* [EXTRACTED RECORDS]
━━━━

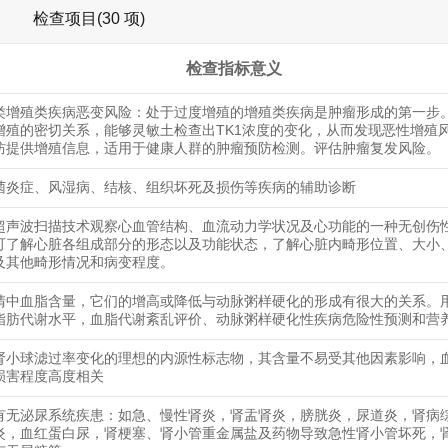
检查项目(30 项)
检查指标意义
类增殖类疾病恶变风险：处于过度增殖的增殖类疾病是肿瘤形成的第一步。
增殖的密切关系，能够灵敏土检查出TK1浓度的变化，从而发现恶性增殖
防提供增殖信息，适用于健康人群的肿瘤预防检测。评估肿瘤复发风险。
菌炎症、风湿病、结核、组织坏死及损伤等疾病的辅助诊断
超声波扫描技术观察心血管结构、血流动力学状况及心功能的一种无创伤
可了解心脏各组成部分的形态以及功能状态，了解心脏内畸形位置、大小
及其他畸形情况和病变程度。
清中血脂含量，它们的增高或降低与动脉粥样硬化的形成有很大的关系。
脂肪代谢水平，血脂代谢紊乱评价、动脉粥样硬化性疾病危险性预测和营
肾小球滤过率变化的理想的内源性标志物，其含量不易受其他因素影响，
损害程度高度相关
有无泌尿系统疾患：如急、慢性肾炎，肾盂肾炎，膀胱炎，尿道炎，肾病
炎，血红蛋白尿，肾梗塞、肾小管重金属盐及药物导致急性肾小管坏死，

━━━━

* [TASK TO CARRY OUT]
Reproduce the entries above exactly, without images.

* [RESPONSE]
检查项目(30 项)
检查指标意义
类增殖类疾病恶变风险：处于过度增殖的增殖类疾病是肿瘤形成的第一步。
增殖的密切关系，能够灵敏土检查出TK1浓度的变化，从而发现恶性增殖
防提供增殖信息，适用于健康人群的肿瘤预防检测。评估肿瘤复发风险。
菌炎症、风湿病、结核、组织坏死及损伤等疾病的辅助诊断
超声波扫描技术观察心血管结构、血流动力学状况及心功能的一种无创伤
可了解心脏各组成部分的形态以及功能状态，了解心脏内畸形位置、大小
及其他畸形情况和病变程度。
清中血脂含量，它们的增高或降低与动脉粥样硬化的形成有很大的关系。
脂肪代谢水平，血脂代谢紊乱评价、动脉粥样硬化性疾病危险性预测和营
肾小球滤过率变化的理想的内源性标志物，其含量不易受其他因素影响，
损害程度高度相关
有无泌尿系统疾患：如急、慢性肾炎，肾盂肾炎，膀胱炎，尿道炎，肾病
炎，血红蛋白尿，肾梗塞、肾小管重金属盐及药物导致急性肾小管坏死，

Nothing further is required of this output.